November 15, 2024

Deal for Skype Lifts Stocks

Companies have built up a record amount of cash since the recession, and they have begun to use it for acquisitions, dividends and stock buybacks. Technology companies have particularly big cash hoards. The purchase of Skype is Microsoft’s largest deal in its history.

Stronger-than-expected earnings reports are also lifting stocks. Dean Foods, Activision Blizzard and others reported earnings that beat analysts’ expectations.

In early trading, the Dow Jones industrial average was up 59.98 points, or 0.5 percent. The Standard Poor’s 500-stock index was up 8.06 points, or 0.6 percent. The Nasdaq composite index rose 17.56 points, or 0.6 percent.

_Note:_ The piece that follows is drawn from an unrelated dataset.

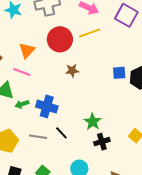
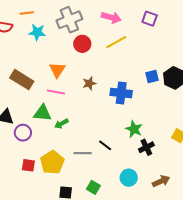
purple square: (126, 15) -> (150, 19), size x0.7
red circle: (60, 39) -> (82, 44), moved, size x0.7
brown star: (72, 71) -> (89, 83), moved
blue cross: (47, 106) -> (121, 93), moved

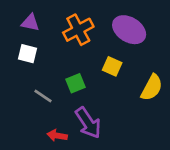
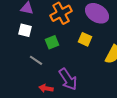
green square: (75, 83) -> (52, 42), moved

European stock markets and the euro rose on hopes that Greece would get another financial bailout to help it avoid a restructuring of its debts.

A restructuring — a renegotiation of existing debt deals — could have repercussions for Europe’s financial system, causing losses at banks holding Greek bonds. Germany’s DAX and the CAC 40 in France rose 1.3 percent. The FTSE 100 index of leading British shares was up 1 percent.

Earlier in Asia, Japan’s Nikkei 225 closed up 0.3 percent to 9,818.76, with shares of Chubu Electric Power rising 1.9 percent after the Japanese utility agreed to a government request to shutter three nuclear reactors at the Hamaoka coastal power plant.